C'est, il me semble, ce que des médias ayant gardé un minimum de décence (la déontologie, quant à elle, n'ayant depuis longtemps plus d'utilité qu'aux toilettes) aurait à dire sur cette affaire.

> « Attaque » ou « intrusion violente » ? Imposteur ou charlatan ?

Malgré les nombreux témoignages et les vidéos qui mettent en évidence ses gros mensonges, Rantanplan-Castaner persiste et, continuant à prendre chacun de nous pour l’imbécile qu’il est lui-même, voudrait nous convaincre qu’il ne s’agit en fait que d’une question de vocabulaire.

Il regrette, dit-il, d’avoir employé le terme « attaque » au sujet de l’épisode de l’hôpital de la Pitié, affirmant qu’il aurait plutôt dû évoquer une « intrusion violente », quand on sait aujourd’hui qu’il s’agissait pour des manifestants pacifiques de se mettre simplement à l’abri de la bestialité policière.

Chipoter sur la qualification d’un événement qui n’a existé que dans l’imagination poussive du ministre des Yeux crevés et des Mains arrachées devrait nous amener, pour rester dans le domaine du vocabulaire, à nous demander si le Pinocchio en uniforme de la Place Beauvau est avant tout un charlatan ou un imposteur.

* « Les nouvelles méthodes de domination de l’esprit des masses reprennent les procédés de la grande publicité commerciale en y ajoutant, sur un fond irrationnel, une violence forcenée. Le défi à l’intelligence l’humilie et préfigure sa défaite. L’affirmation énorme et inattendue surprend l’homme moyen qui ne conçoit pas que l’on puisse lui mentir ainsi.
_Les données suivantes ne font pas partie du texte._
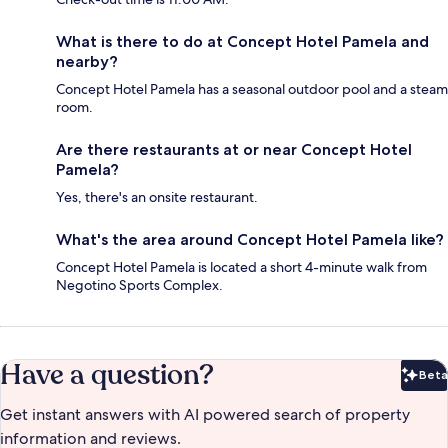
What is there to do at Concept Hotel Pamela and
nearby?
Concept Hotel Pamela has a seasonal outdoor pool and a steam
room.
Are there restaurants at or near Concept Hotel
Pamela?
Yes, there's an onsite restaurant.
What's the area around Concept Hotel Pamela like?
Concept Hotel Pamela is located a short 4-minute walk from
Negotino Sports Complex.
Have a question?
Beta
Bet
Get instant answers with AI powered search of property
information and reviews.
La brutalité l’intimide et rachète en quelque sorte l’imposture ; l’homme moyen, défaillant sous le choc, est tenté de dire qu’après tout cette frénésie doit avoir une justification supérieure, dépassant son entendement. Le succès de ces techniques n’est évidemment possible qu’en des époques troublées et à la condition que les minorités courageuses incarnant le sens critique soient bien bâillonnées ou réduites à l’impuissance par la raison d’Etat ou le manque de ressources matérielles. » (Victor Serge.)